If you can show another practical system on whole that has provided a better benefit/cost ratio to global society I’m all ears. Capitalism with some guiding although hotly debated regulations and boundaries seems to be doing a darn fine job in the real world. Things are getting better and will continue to do so.

p.s. I apologize to global dopers for my U.S. centric examples, it’s what I know best.

Sitting in my shed is a landcruiser from the 1970s, a fiat tractor from the same era, a bulldozer from the 1950s (!) as well as a collection of hand tools made in goodness knows when all in good enough nick to work. The bulldozer does need a bit of help around the cables (no hydraulics!) but the engine still runs and it could move dirt if it had to. Hand tools especially today seem to be a pile of crap that lasts a year. I once worked in a white goods retailer where I had customers talking about thirty year old washing machines and fridges all the time. Thirty years out of a washing machine or fridge today is just not going to happen.
A modern car lasting as long with fewer problems? Don’t make me laugh. Diesel vehicles in particular used to be unkillable. Now they have the same lifespan as petrol vehicles. I admit, the added complexity of stuff helps things fail, and that was partly my point - the megacorps forget about making simple stuff well and focus on making flashy stuff that is crap, while convincing people its all the same and pricing any little guy who wants to actually make good stuff out of the game.
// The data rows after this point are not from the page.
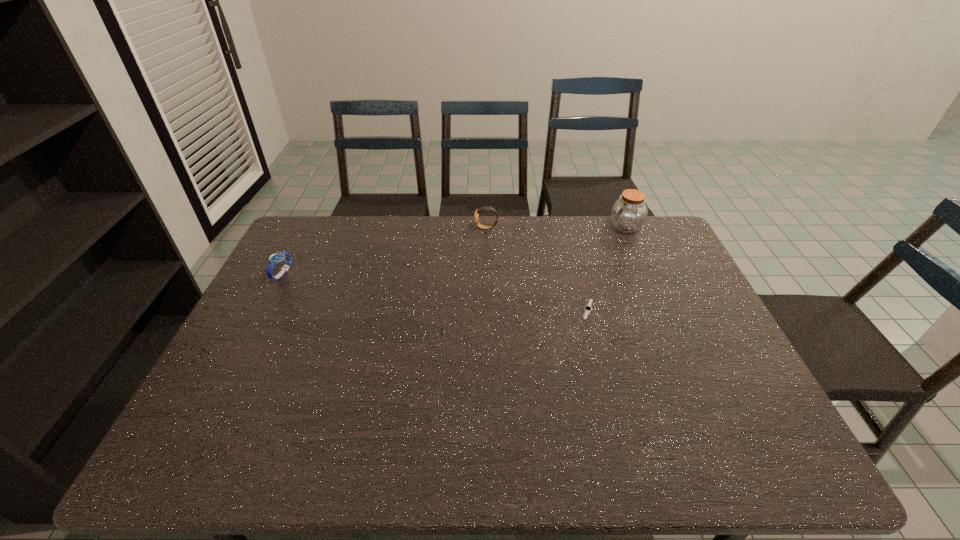 Where is `vacant space located on the face of the tallest watch`? This screenshot has height=540, width=960. vacant space located on the face of the tallest watch is located at coordinates (366, 228).

The height and width of the screenshot is (540, 960). In order to click on vacant space positioned 0.300m on the face of the tallest watch in this screenshot , I will do 391,228.

Where is `free space located on the back of the second nearest watch`? The width and height of the screenshot is (960, 540). free space located on the back of the second nearest watch is located at coordinates (302, 236).

The image size is (960, 540). What are the coordinates of `free space located 0.050m on the front of the nearest object` in the screenshot? It's located at (594, 333).

Locate an element on the screen. jar that is at the far edge is located at coordinates (629, 213).

The image size is (960, 540). I want to click on watch that is at the far edge, so pyautogui.click(x=485, y=208).

Identify the location of object that is positioned at the left edge. The width and height of the screenshot is (960, 540). (276, 258).

Find the location of a particular element. Image resolution: width=960 pixels, height=540 pixels. object present at the right edge is located at coordinates (629, 213).

Identify the location of object that is at the far right corner. The height and width of the screenshot is (540, 960). [x=629, y=213].

This screenshot has width=960, height=540. What are the coordinates of `vacant area at the far edge` in the screenshot? It's located at pyautogui.click(x=487, y=221). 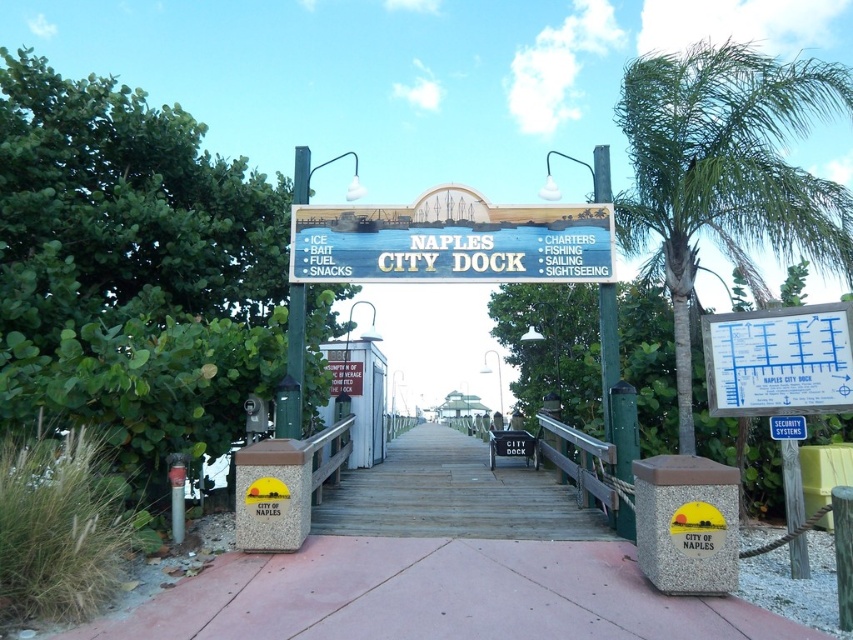 Question: Among these points, which one is nearest to the camera?

Choices:
 (A) (753, 365)
 (B) (296, 422)
 (C) (602, 620)
 (D) (517, 464)

Answer: (C)

Question: Is green leafy palm tree at right positioned behind wooden signboard at center?

Choices:
 (A) yes
 (B) no

Answer: (B)

Question: Does wooden dock at center have a greater width compared to metallic signpost at center?

Choices:
 (A) yes
 (B) no

Answer: (A)

Question: Which point appears farthest from the camera in this image?

Choices:
 (A) (608, 406)
 (B) (437, 604)
 (C) (299, 397)
 (D) (827, 365)

Answer: (C)

Question: Among these objects, which one is nearest to the camera?

Choices:
 (A) metallic signpost at center
 (B) wooden dock at center

Answer: (B)

Question: Where is metallic signpost at center located in relation to green wooden signpost at center in the image?

Choices:
 (A) below
 (B) above

Answer: (B) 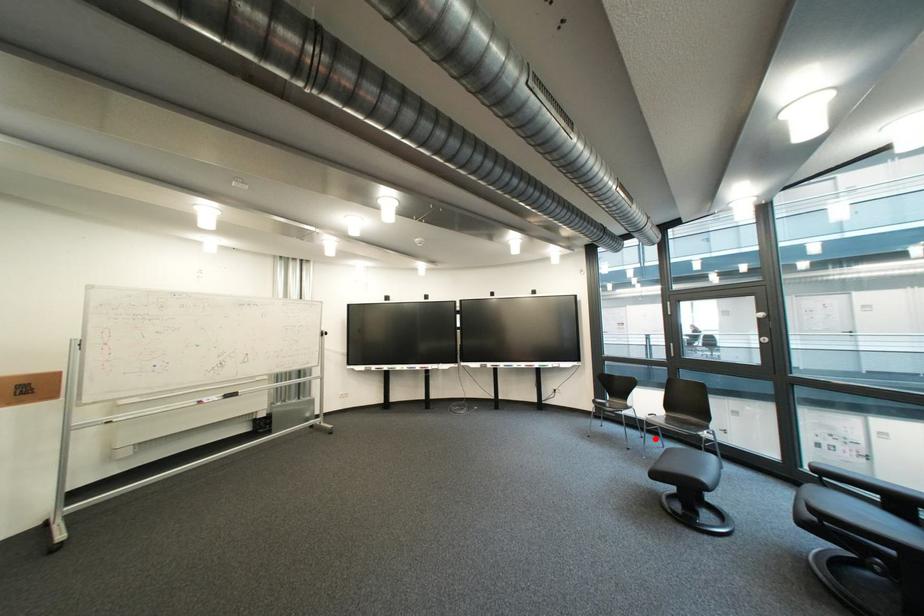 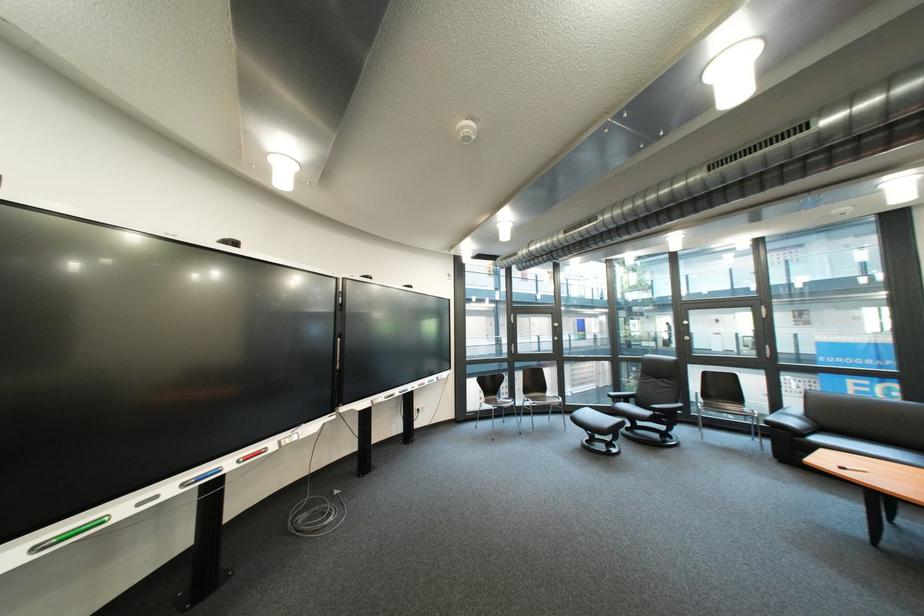 Where in the second image is the point corresponding to the highlighted location from the first image?

(517, 424) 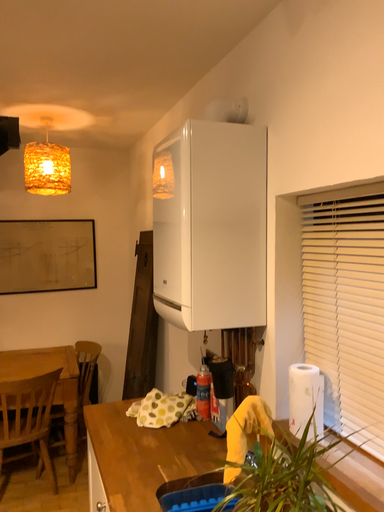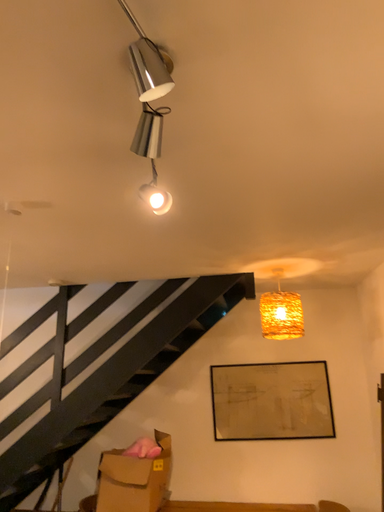 Question: How did the camera likely rotate when shooting the video?

Choices:
 (A) rotated right
 (B) rotated left

Answer: (B) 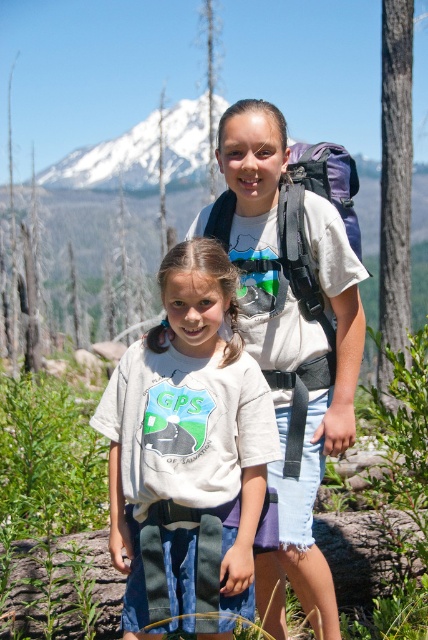 You are a hiker trying to decide whether to wear the white cotton shirt at center or carry the white matte backpack at center first. Which item takes up more space horizontally?

The white matte backpack at center has a greater width than the white cotton shirt at center, so it takes up more horizontal space.

From the picture: You are navigating a hiking trail and see the white cotton shirt at center. Based on its position, can you estimate whether it is closer to the mountain or the burnt trees in the background?

The white cotton shirt at center is located at point (187, 452), which places it closer to the mountain than the burnt trees in the background. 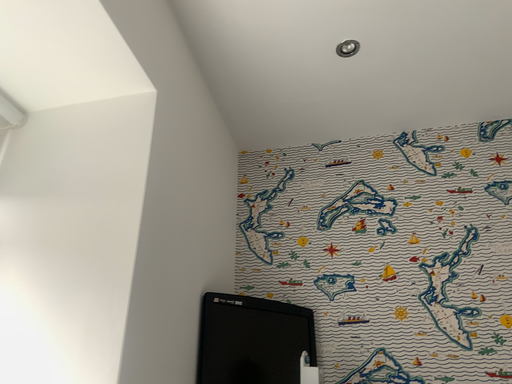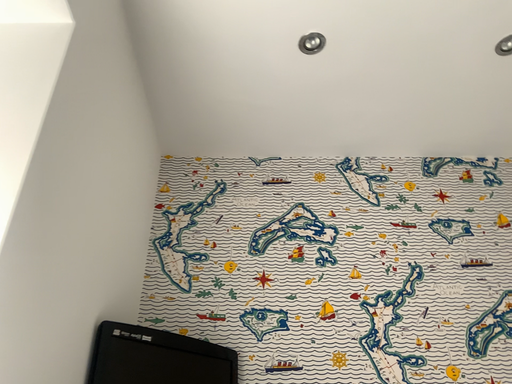 Question: Which way did the camera rotate in the video?

Choices:
 (A) rotated left
 (B) rotated right

Answer: (B) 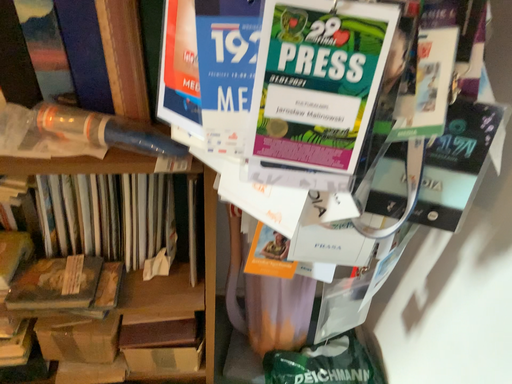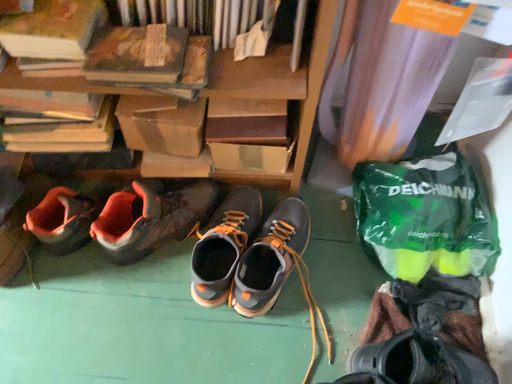 Question: Which way did the camera rotate in the video?

Choices:
 (A) rotated left
 (B) rotated right

Answer: (A) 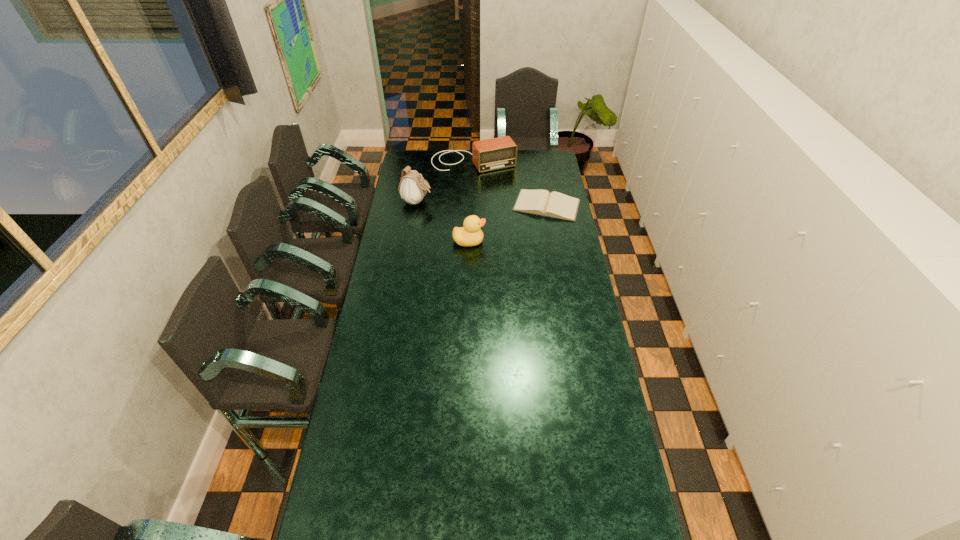 Image resolution: width=960 pixels, height=540 pixels. I want to click on the nearest object, so click(470, 234).

In order to click on Bible in this screenshot , I will do `click(539, 202)`.

The height and width of the screenshot is (540, 960). Find the location of `pouch`. pouch is located at coordinates (412, 188).

This screenshot has height=540, width=960. Identify the location of the farthest object. (497, 153).

You are a GUI agent. You are given a task and a screenshot of the screen. Output one action in this format:
    pyautogui.click(x=<x>, y=<y>)
    Task: Click on the blank space located 0.240m at the beak of the duck
    
    Given the screenshot: What is the action you would take?
    pyautogui.click(x=535, y=241)

Find the location of a particular element. The height and width of the screenshot is (540, 960). vacant region located 0.120m on the front of the Bible is located at coordinates (552, 238).

Locate an element on the screen. Image resolution: width=960 pixels, height=540 pixels. free region located 0.400m on the front-facing side of the tallest object is located at coordinates (504, 218).

Locate an element on the screen. The image size is (960, 540). vacant region located on the front-facing side of the tallest object is located at coordinates (460, 210).

Locate an element on the screen. This screenshot has width=960, height=540. vacant area situated on the front-facing side of the tallest object is located at coordinates (453, 208).

Image resolution: width=960 pixels, height=540 pixels. Identify the location of vacant area located on the front-facing side of the radio receiver. (495, 186). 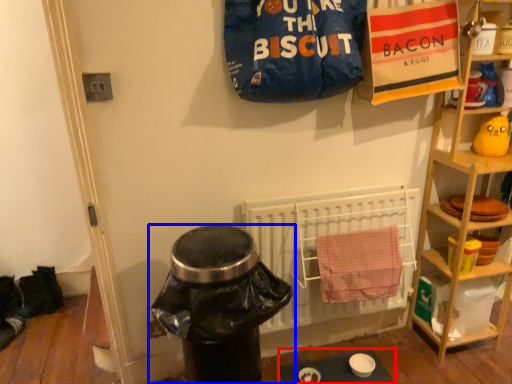 Question: Which of the following is the farthest to the observer, table (highlighted by a red box) or trash bin/can (highlighted by a blue box)?

Choices:
 (A) table
 (B) trash bin/can

Answer: (A)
Most of everything made in the 50s or 70s was so unreliable and poorly built that people were forced to constantly mend the damn things because they were always breaking down. The variable result of production meant that a small percent of every batch would turn out overly robust and continue functioning for decades, but mostly it meant that everything was inefficient and unreliable. Higher quality of production allows us to give everyone the same experience and a guaranteed lifetime of usability.